University of the Western Cape 

Abstract

In a pragmatic multidimensional approach to African personhood the socio-spiritual core integrates all the properties of a spiritual, embodied, relational, reasoning and moral personhood (Jansen, 2012). African Personhood is organised by the fundamental principles of relationship and morality (Klaasen, 2017). A person is thus an embodied socio-moral being, with reasoning powers, self-understanding (identity) and agentic capabilites.

We will be presenting an exploratory and experiential engagement with a situated, embodied African personhood in Teaching and Learning. This kind of holistic integrated person is an attachment seeking being-missile destined for connections with animate / inanimate others. This emergent perpetually unfolding self is in a constant process of construction and self-reflexivity, with capabilities of self- and other understanding in a historical, socio-cultural context (Archer, Bhaskar, & Norrie, 1998).

The practice of Teaching and Learning could potentially be radically transformed with an approach of assumed innate learner resilience located in biophysical and socio-cultural contexts.
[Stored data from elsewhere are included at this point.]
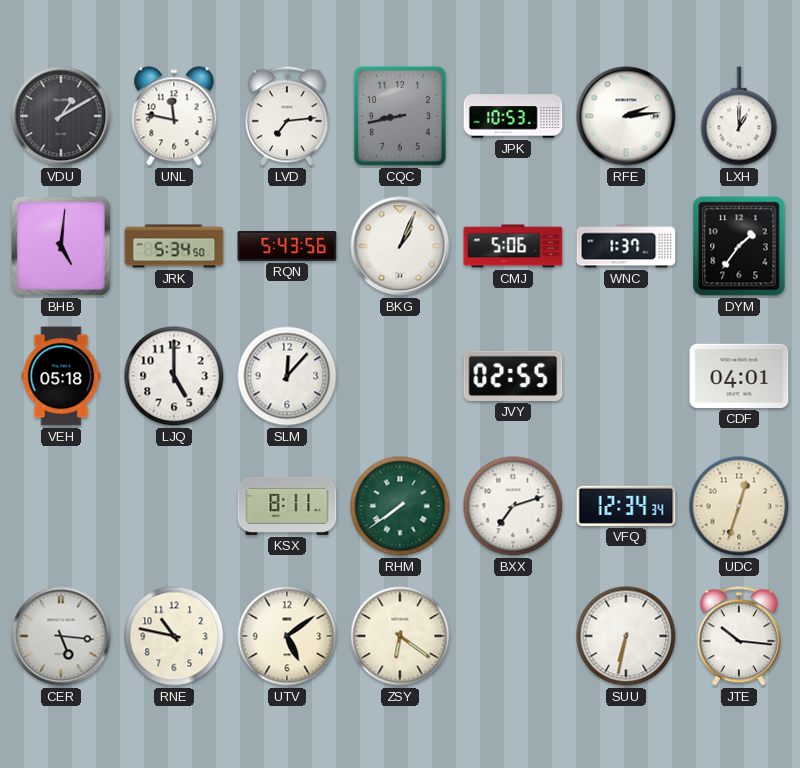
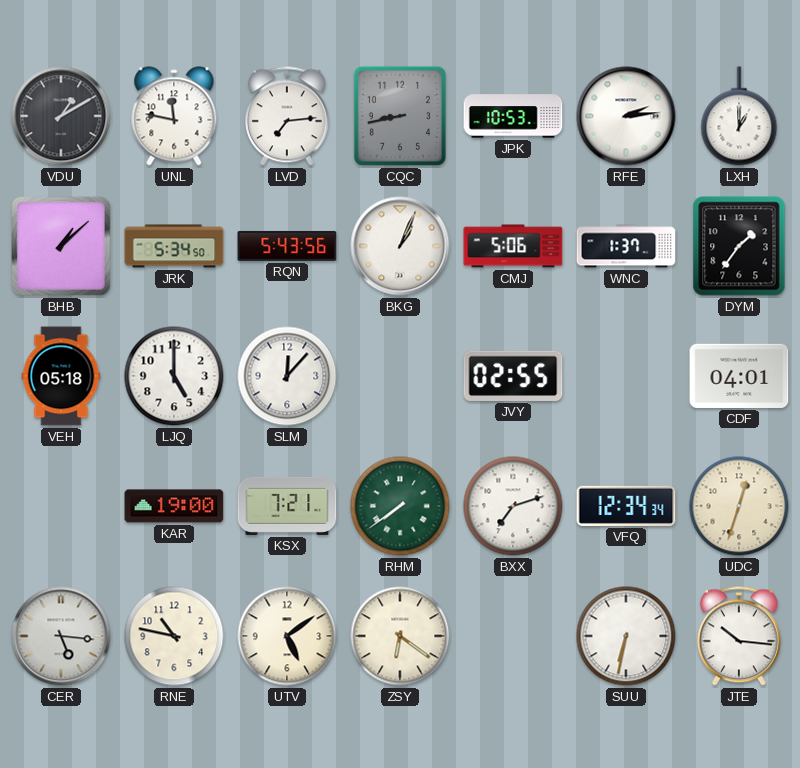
BHB: 5:01 -> 1:08
KAR: none -> 19:00
KSX: 8:11 -> 7:21
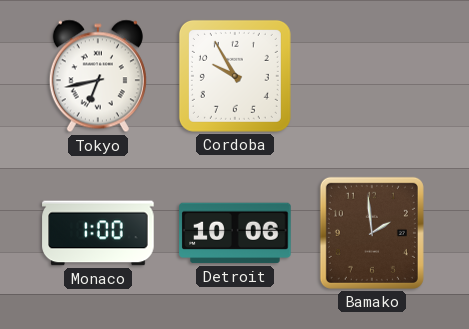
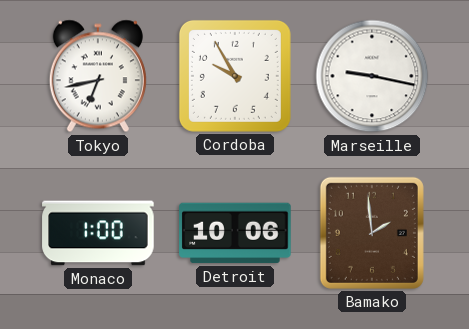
Marseille: none -> 9:17
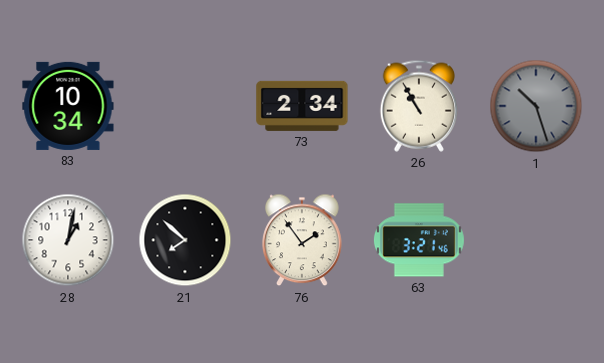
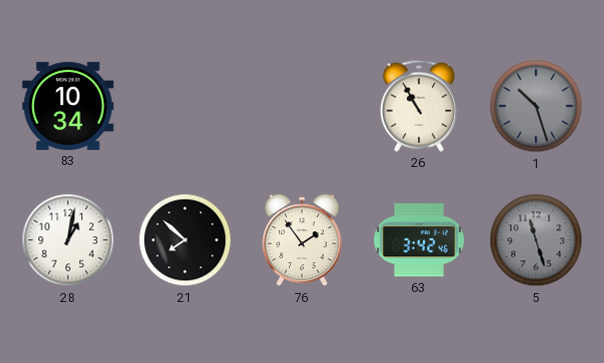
73: 2:34 -> none
63: 3:21 -> 3:42
5: none -> 11:27
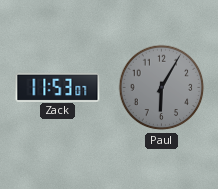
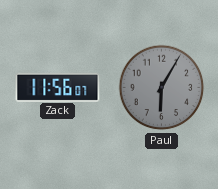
Zack: 11:53 -> 11:56
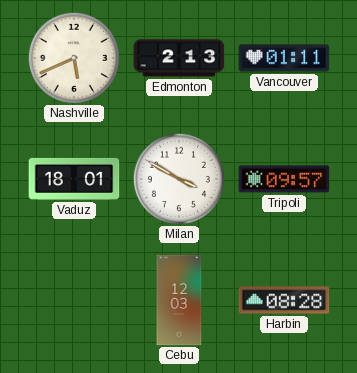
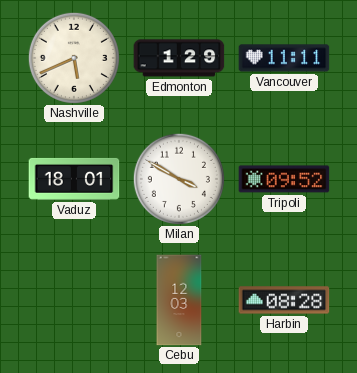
Edmonton: 2:13 -> 1:29
Vancouver: 01:11 -> 11:11
Tripoli: 09:57 -> 09:52
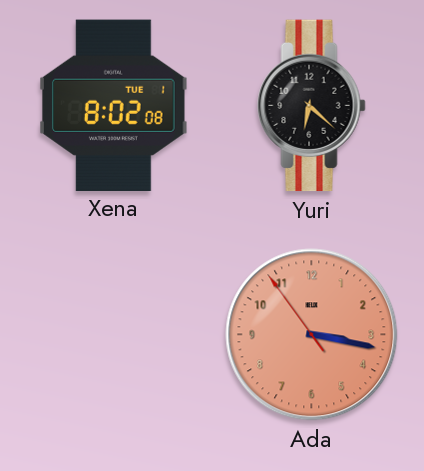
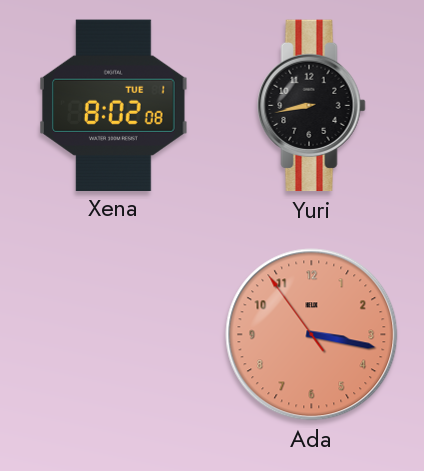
Yuri: 6:22 -> 8:43
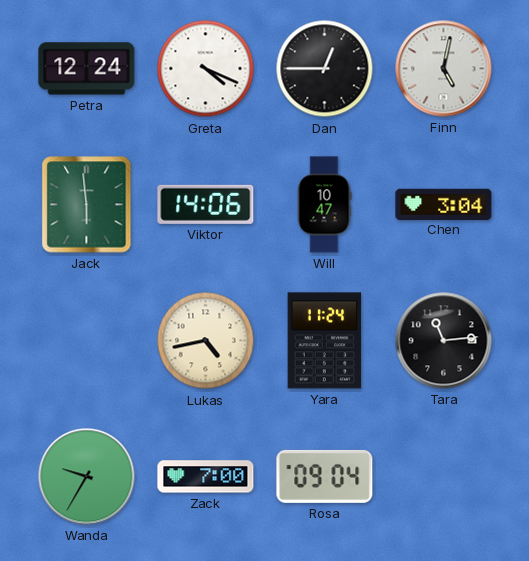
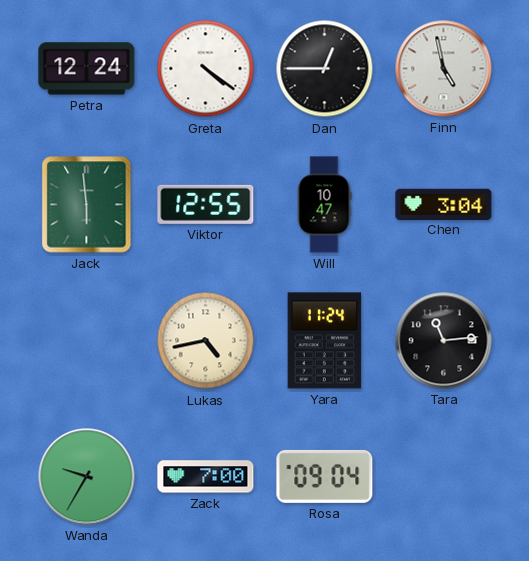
Greta: 4:19 -> 4:21
Finn: 5:02 -> 4:58
Viktor: 14:06 -> 12:55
Learners who can visualise what they are but also what they ought to become. Learner human nature will then be implicitly understood as agentic and change orientated. If learners are approached as fundamentally understanding, dynamic, transformative, growth orientated, adapting, reflexive human beings (Martin & Sugarman, 2001); the landscape of Teaching and Learning could be profoundly modified. 

In the current context of Higher Education, we often confine considerations of academic performance to cognitive intelligence, missing the relational, agentic aspects of intelligence in biophysical and socio-cultural contexts. In this plenary we aim to elicit conversations of student resilience about the following:

a. Contextual and culture-situated intelligence

b. Intelligence beyond cognition

I conclude with a quote about the inescapable link between personhood and performance. “When we can answer the question of who I am, then development takes place” (Klaasen, 2017). Higher Education could turn its search for effective academic development approaches inward, by looking inside the student, to a source of untapped resilience beyond the conventional understanding of intelligence.